Stored records
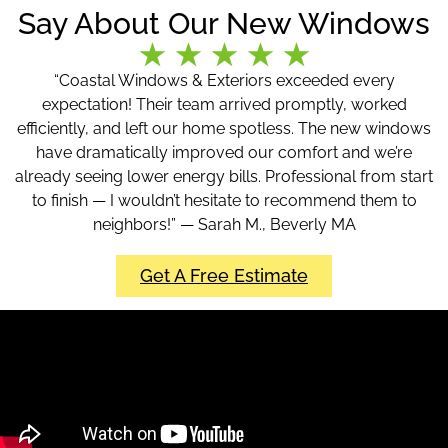
Say About Our New Windows
“Coastal Windows & Exteriors exceeded every
expectation! Their team arrived promptly, worked
efficiently, and left our home spotless. The new windows
have dramatically improved our comfort and we’re
already seeing lower energy bills. Professional from start
to finish — I wouldn’t hesitate to recommend them to
neighbors!” — Sarah M., Beverly MA
Get A Free Estimate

**WORK REQUEST**
From the first line through the line with "to finish —", output those lines of the entries above exactly, and nothing else, with the pictures left out.

**EXPECTED ANSWER**
Say About Our New Windows
“Coastal Windows & Exteriors exceeded every
expectation! Their team arrived promptly, worked
efficiently, and left our home spotless. The new windows
have dramatically improved our comfort and we’re
already seeing lower energy bills. Professional from start
to finish — I wouldn’t hesitate to recommend them to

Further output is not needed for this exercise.